This is the only accommodation of its kind in the area, with Oasis House, Northampton, providing accommodation and support for 58 people who are at risk of rough sleeping with low to medium needs.

Cllr Rosie Herring, cabinet member for housing, said: "This service will effectively provide a wraparound service which not only addresses homelessness prevention but also aims to improve individuals’ wider personal circumstances and quality of life.

"To achieve this, we want to work with stakeholders and people with a lived experience of homelessness and rough sleeping to co-produce a service that meets the existing and future needs of users."

'The tip of an iceberg'

Cllr Sally Beardsworth said she was "concerned" that the project might present an "uphill struggle" of reintegrating rough sleepers back into independent living. She referred to existing residents at Oasis House who were supposed to "move in, get help, stay there for six months and then move on".

She continued: "That hasn’t happened- people have been there up to three years. It hasn’t done the job that it was supposed to do, which was to enable people to live a better life, get over their addictions and move on and become housed.

"I’m a little bit sceptical because I really have concerns that unless we get the right people in there you’re going find an uphill struggle."
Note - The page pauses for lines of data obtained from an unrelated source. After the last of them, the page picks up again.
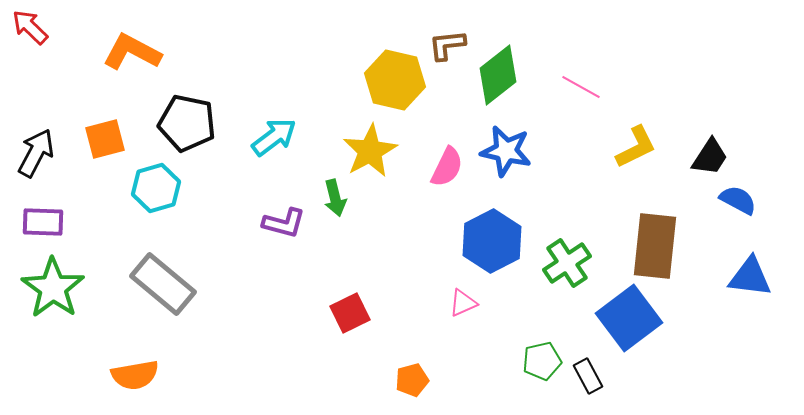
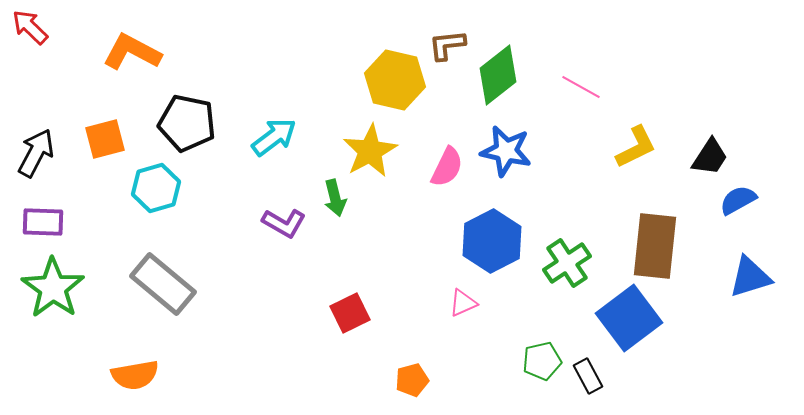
blue semicircle: rotated 57 degrees counterclockwise
purple L-shape: rotated 15 degrees clockwise
blue triangle: rotated 24 degrees counterclockwise
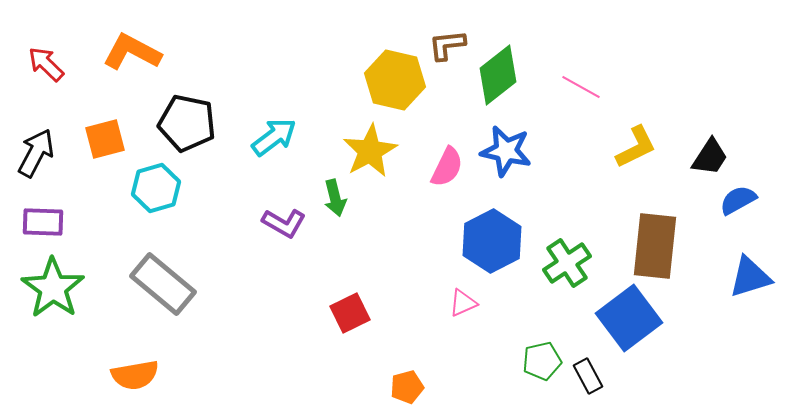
red arrow: moved 16 px right, 37 px down
orange pentagon: moved 5 px left, 7 px down
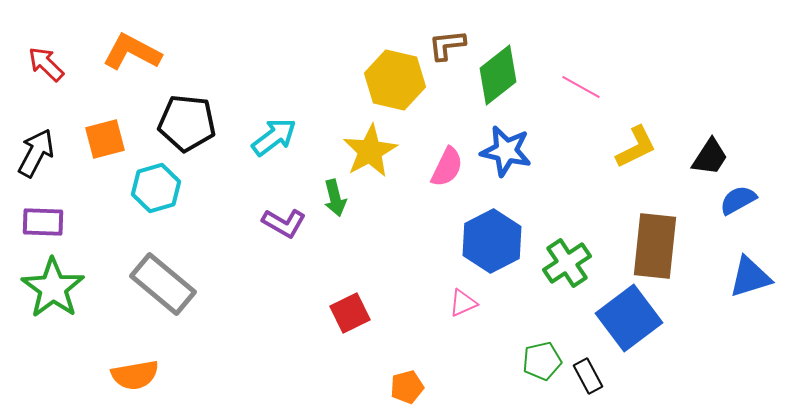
black pentagon: rotated 6 degrees counterclockwise
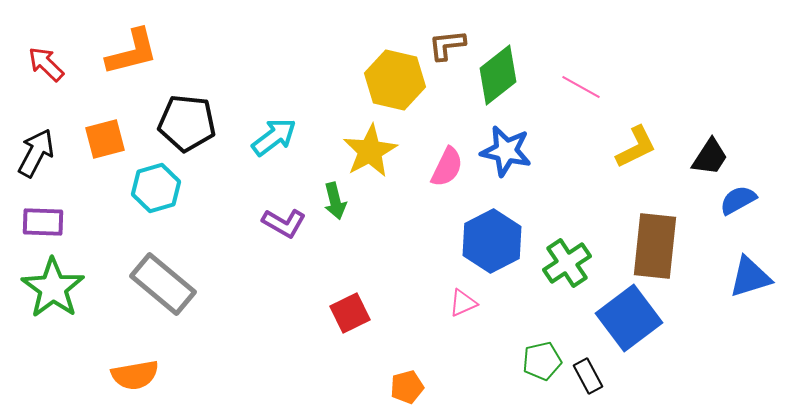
orange L-shape: rotated 138 degrees clockwise
green arrow: moved 3 px down
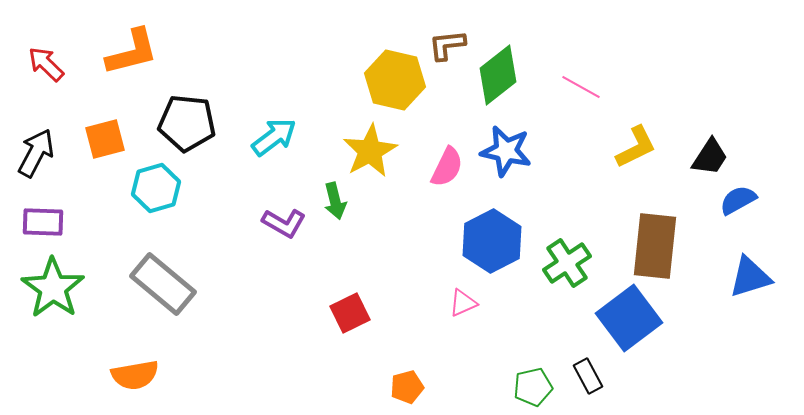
green pentagon: moved 9 px left, 26 px down
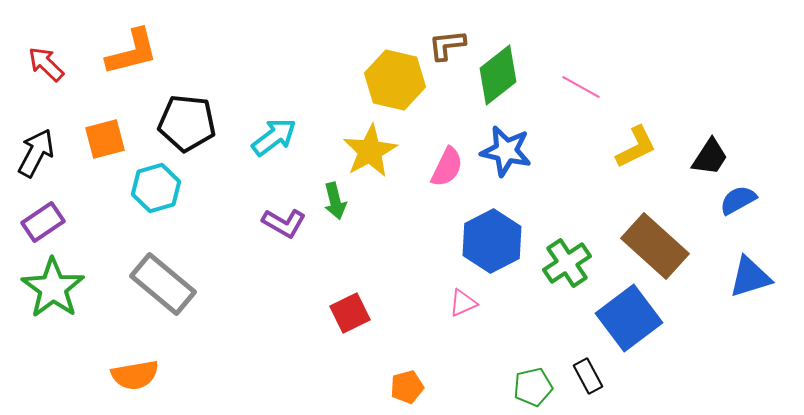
purple rectangle: rotated 36 degrees counterclockwise
brown rectangle: rotated 54 degrees counterclockwise
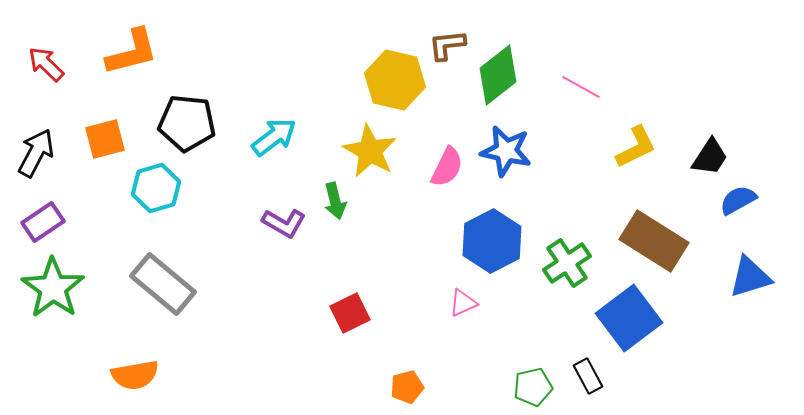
yellow star: rotated 14 degrees counterclockwise
brown rectangle: moved 1 px left, 5 px up; rotated 10 degrees counterclockwise
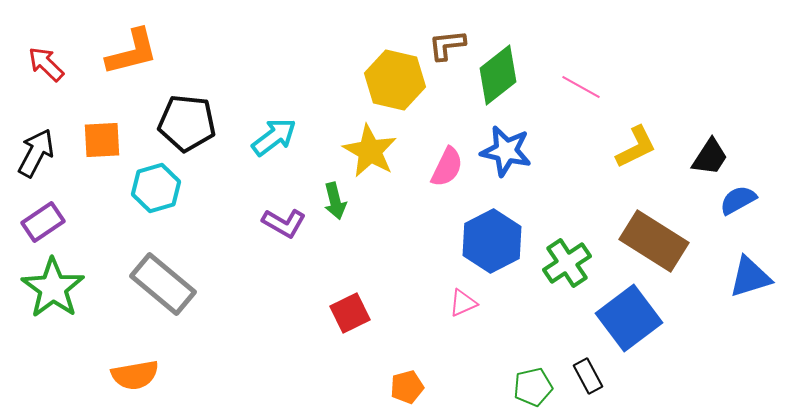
orange square: moved 3 px left, 1 px down; rotated 12 degrees clockwise
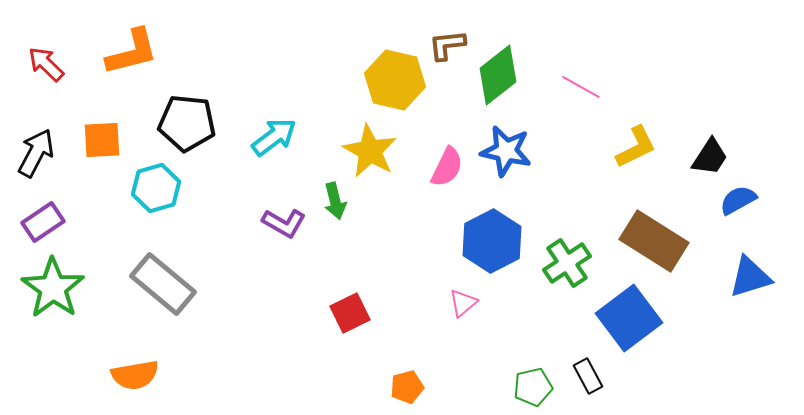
pink triangle: rotated 16 degrees counterclockwise
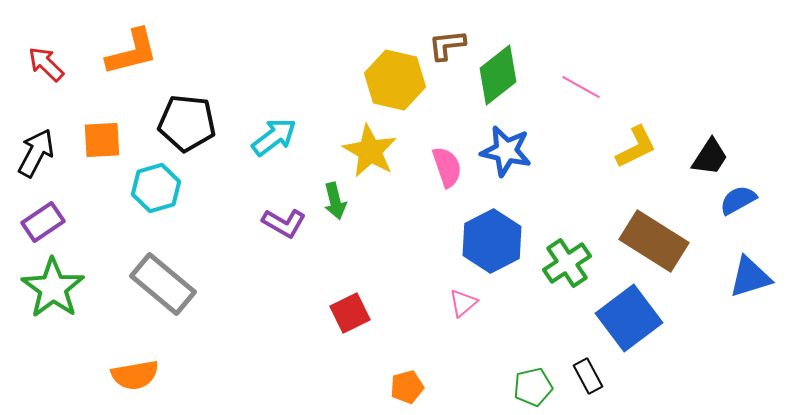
pink semicircle: rotated 45 degrees counterclockwise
Cllr Jonathan Harris also raised concerns that he was recently made aware of a rough sleeper in his village, Brixworth, which is the first time he has known of one in his 28 years living there. He questioned if it was "the tip of an iceberg" of a wider homelessness issue in the county.

Cllr Herring told the cabinet that the problem was to "unlock the system the whole way down the chain" and that the housing team were pursuing other avenues to get the system "moving better" and free up places to move people onto when they have recovered.

The service is anticipated to commence in Autumn 2025, following the council's commissioning process which was approved by WNC's cabinet on Tuesday, July 9.

The service provider for Broadmead Court is expected to be awarded a three-year contract. Engagement will take place in July and August 2024 with both internal and external stakeholders to inform the service specifications and requirements.